This report from The Brookings Institution’s Artificial Intelligence and Emerging Technology (AIET) Initiative is part of “AI and Bias,” a series that explores ways to mitigate possible biases and create a pathway toward greater fairness in AI and emerging technologies.
When it comes to gender stereotypes in occupational roles, artificial intelligence (AI) has the potential to either mitigate historical bias or heighten it. In the case of the Word2vec model, AI appears to do both.
Word2vec is a publicly available algorithmic model built on millions of words scraped from online Google News articles, which computer scientists commonly use to analyze word associations. In 2016, Microsoft and Boston University researchers revealed that the model picked up gender stereotypes existing in online news sources—and furthermore, that these biased word associations were overwhelmingly job related. Upon discovering this problem, the researchers neutralized the biased word correlations in their specific algorithm, writing that “in a small way debiased word embeddings can hopefully contribute to reducing gender bias in society.”
Their study draws attention to a broader issue with artificial intelligence: Because algorithms often emulate the training datasets that they are built upon, biased input datasets could generate flawed outputs. Because many contemporary employers utilize predictive algorithms to scan resumes, direct targeted advertising, or even conduct face- or voice-recognition-based interviews, it is crucial to consider whether popular hiring tools might be susceptible to the same cultural biases that the researchers discovered in Word2vec.
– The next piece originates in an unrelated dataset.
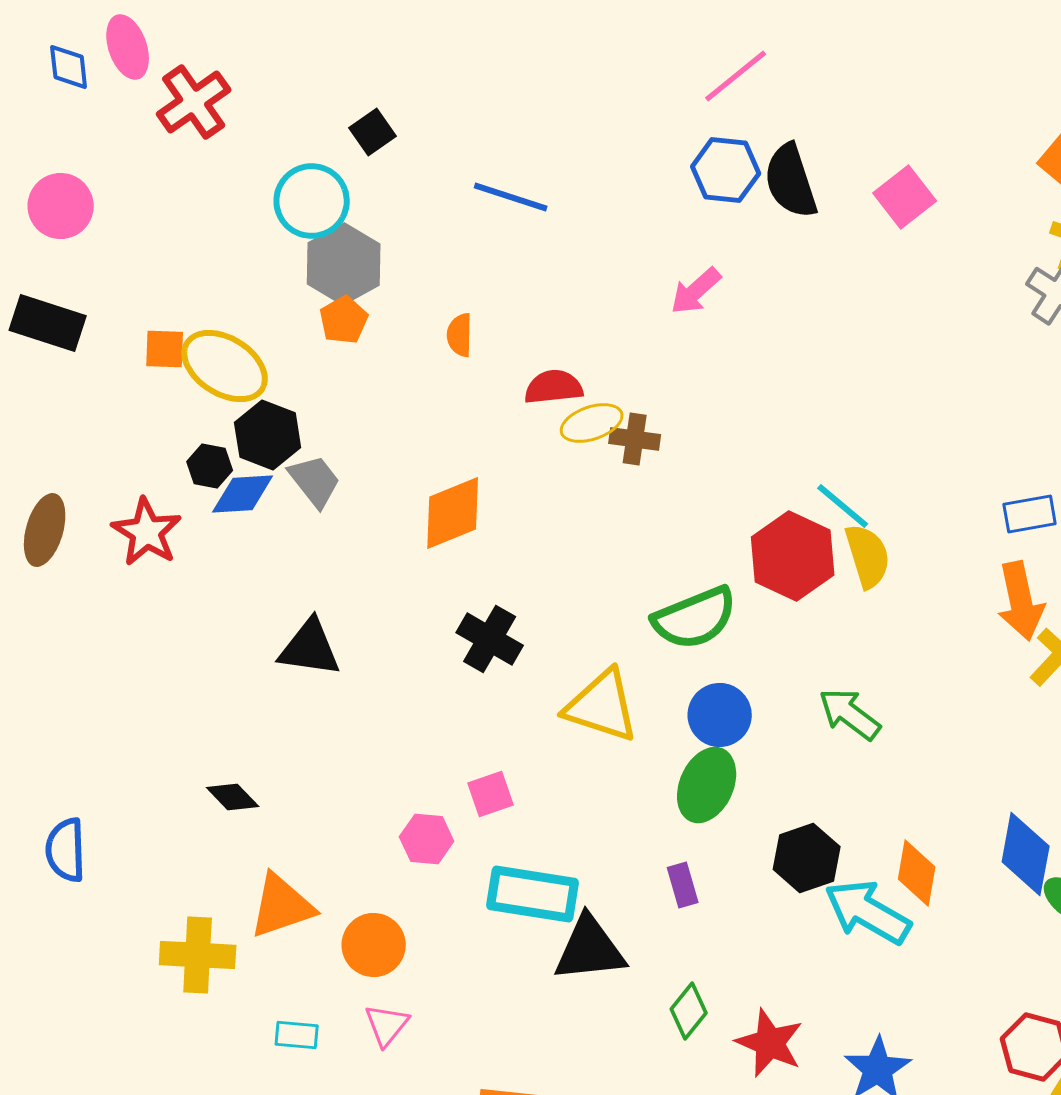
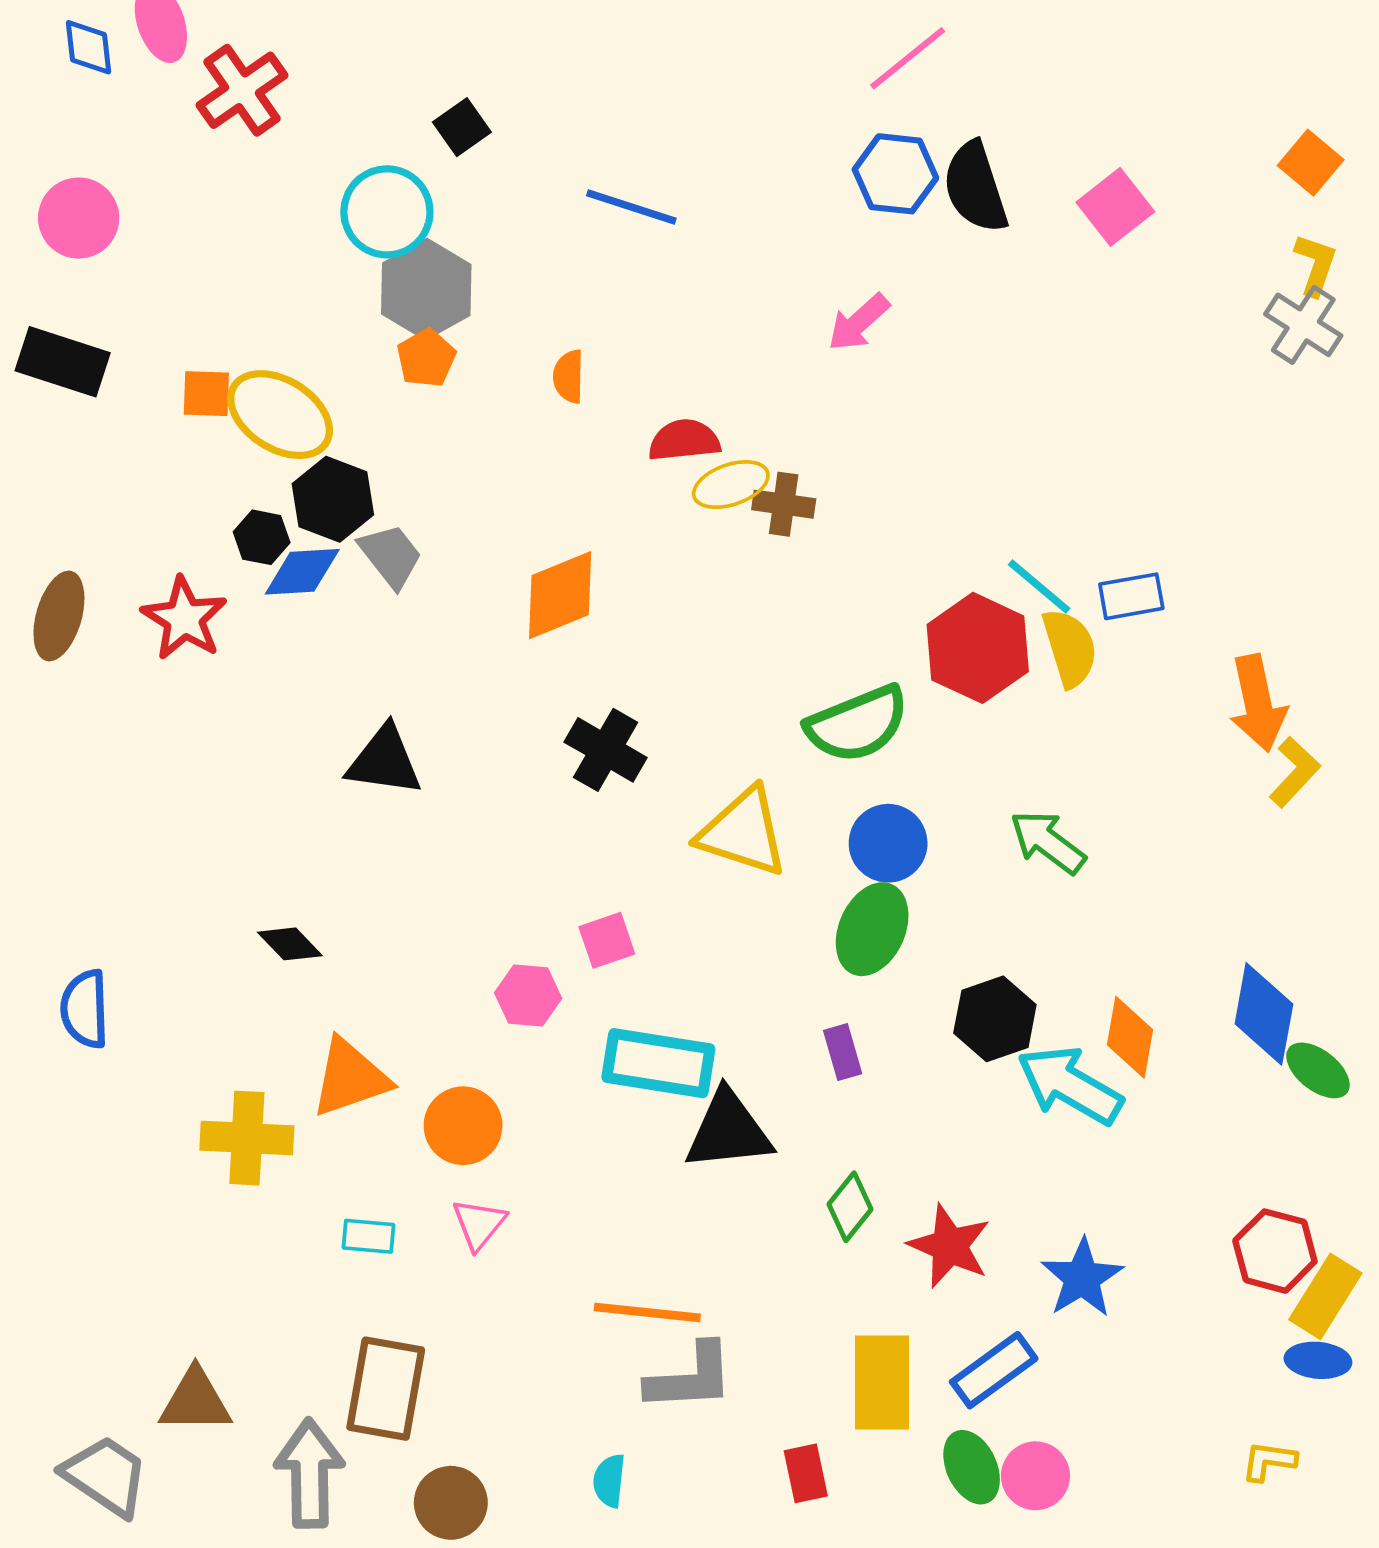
blue rectangle: (1030, 514) -> (1131, 596), moved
In this paper, I discuss how hiring is a multi-layered and opaque process and how it will become more difficult to assess employer intent as recruitment processes move online. Because intent is a critical aspect of employment discrimination law, I ultimately suggest four ways upon which to include it in the discussion surrounding algorithmic bias.
Developing an initial understanding of the problem
Should bias exist in currently operating recruitment software, anti-discrimination statutes would ideally offer job seekers a mechanism by which to pursue remedies. In practice, however, AI presents unique challenges in interpretation under current equal employment laws, such as the Civil Rights Act of 1964, the Age Discrimination in Employment Act of 1967, the Americans with Disabilities Act of 1990, and the Genetic Information Non-Discrimination Act of 2008.
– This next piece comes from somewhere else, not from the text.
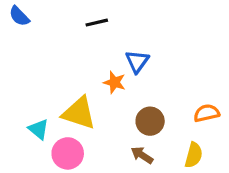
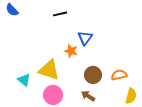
orange semicircle: (207, 113) -> (119, 75), moved
pink circle: (68, 153) -> (53, 95), moved
yellow semicircle: (194, 155) -> (131, 96), moved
For instance, in order to pursue a gender discrimination claim under Title VII of the Civil Rights Act, potential plaintiffs would need to demonstrate that a private-sector employer had either purposefully intended to discriminate, or engaged in actions—including unintentional actions—that had a disproportionate impact on a particular gender group. These two mechanisms are termed “disparate treatment or intentional discrimination” and “disparate impact,” respectively.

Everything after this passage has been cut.